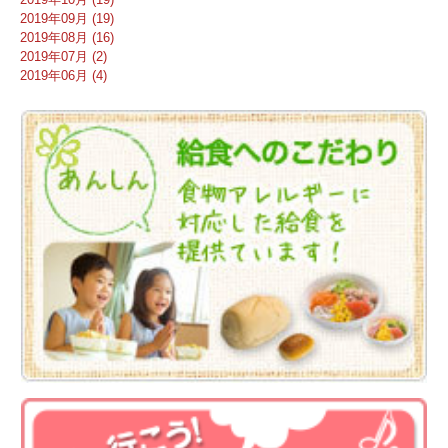
2019年09月 (19)
2019年08月 (16)
2019年07月 (2)
2019年06月 (4)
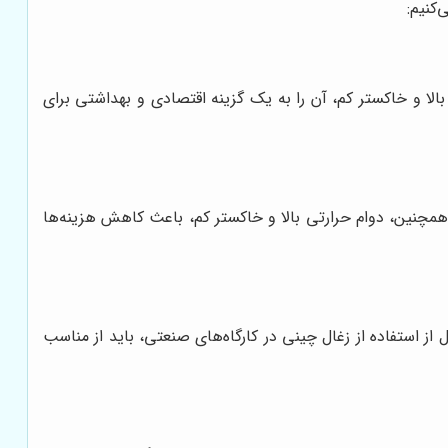
‌کنیم:
لا و خاکستر کم، آن را به یک گزینه اقتصادی و بهداشتی برای
. همچنین، دوام حرارتی بالا و خاکستر کم، باعث کاهش هزینه‌ها
از استفاده از زغال چینی در کارگاه‌های صنعتی، باید از مناسب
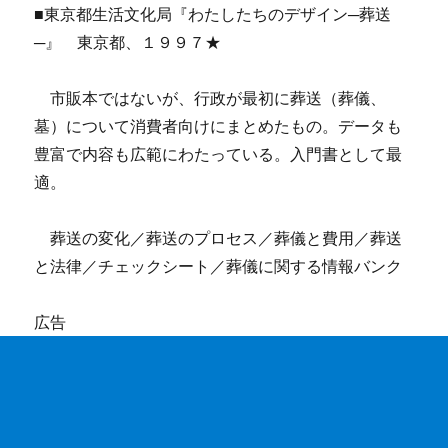
■東京都生活文化局『わたしたちのデザイン─葬送
─』 東京都、１９９７★
市販本ではないが、行政が最初に葬送（葬儀、
墓）について消費者向けにまとめたもの。データも
豊富で内容も広範にわたっている。入門書として最
適。
葬送の変化／葬送のプロセス／葬儀と費用／葬送
と法律／チェックシート／葬儀に関する情報バンク
広告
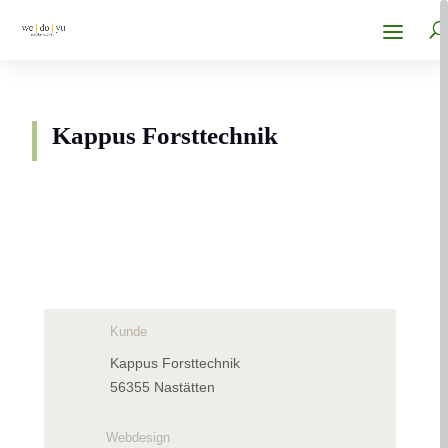
Kappus Forsttechnik
Kunde
Kappus Forsttechnik
56355 Nastätten
Webdesign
========
#### Action item
Among the lines above, find those carrying the word "خاکستر" and copy them out.

#### Exercise response
لا و خاکستر کم، آن را به یک گزینه اقتصادی و بهداشتی برای
. همچنین، دوام حرارتی بالا و خاکستر کم، باعث کاهش هزینه‌ها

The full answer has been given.